You can argue that it is implicit or deductive that these are clickable, but in the case of the share, edit, flag links there's a stronger argument - in its wish to complete a task, a user articulating in their mind "I wish to edit this post" will cause the brain to see the word 'edit' better than others (in the same way telling someone 'strawberry' will momentary increase their visual ability to identify all red things). So if it's an action link, and is phrased as a verb, you can pretty much be certain that most users will predict that it is interactive even before hovering.
Anyhow, it only takes a few usage iterations to get it, and ask yourself if you have ever struggled with or even was slowed down by the fact that there is nothing to signify the interactive nature of the elements in the bullet list above.
Summary
I have not provided a definite answer for when underlines should be used, but I have argued that no such definite answer exists for the following reasons:
- The problem each design solves and the target audience vary greatly between projects.
- Guidelines are great but an informed judgement has to be made as for when to adhere to them.
- Design is about finding the appropriate balance between various tradeoffs.
- Designers should account more to cognitive abilities and the cumulative efficiency of a design rather than a localised one.
And so to answer the question in your title:
- Because the site is heavily based on repeated usage rather than single visits, the designers chose to reduce usability for newcomers so to increase usability for frequent visitors (the bulk of users).

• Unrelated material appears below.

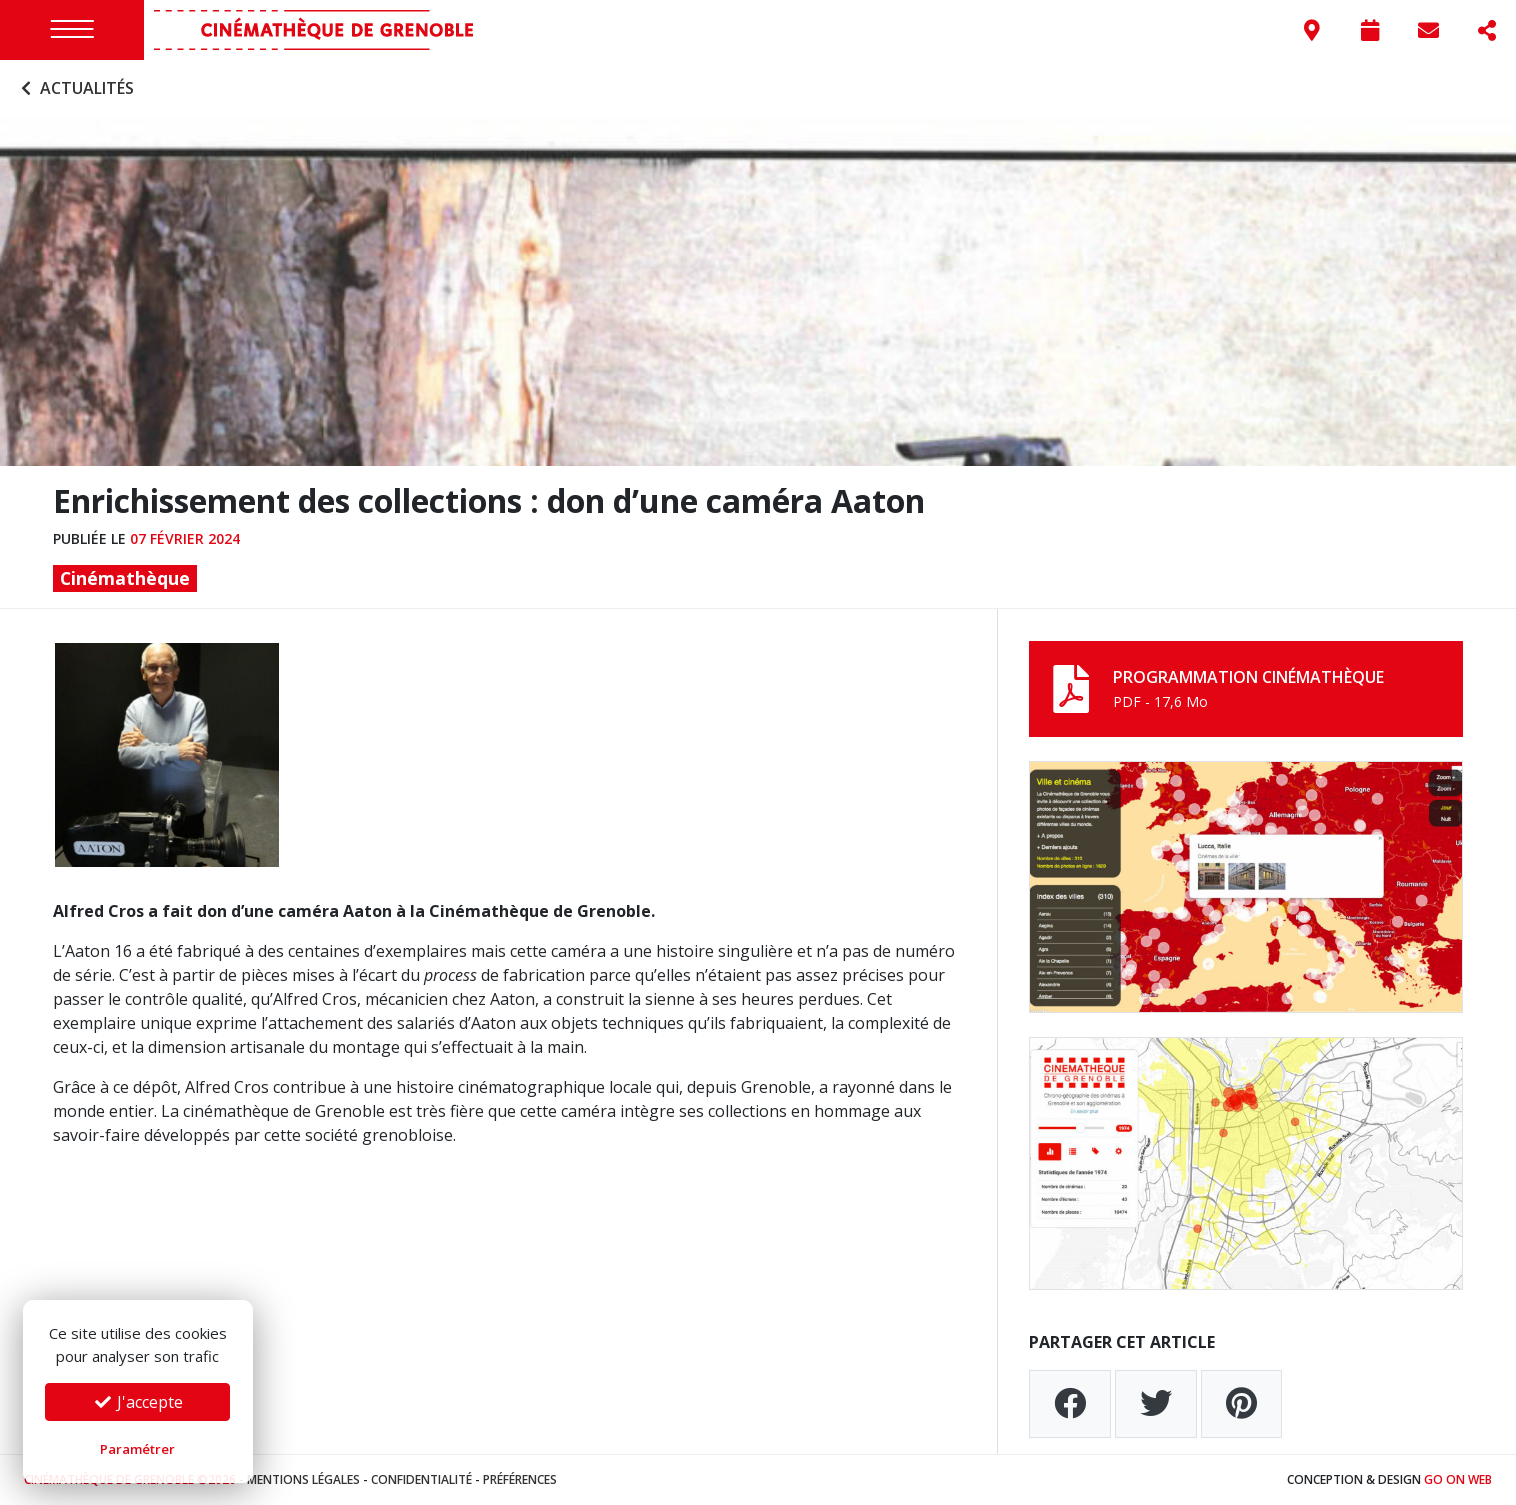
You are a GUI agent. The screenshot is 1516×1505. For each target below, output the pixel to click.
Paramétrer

This is even more so the case with colour-blind people.
- The site is not heavily commerce oriented, and it has next to no competition. Again, this means the business doesn't have to prioritise first-time-users as much.
- The designers are likely to have assumed that visitors will have high-motivation to use the site; this gives them a bit more leeway making things less obvious at the onset.
- Because the site designers are familiar with and supportive to what seems a current UX trend - to relay more on cognitive analysis.
Most of these points apply to Google as well, but just because they don't use underlines doesn't mean any design shouldn't.
My gut feeling is that had the StackExchange (or Google) designers had to design an e-commerce site for the elderly, they would have probably go for underlined links.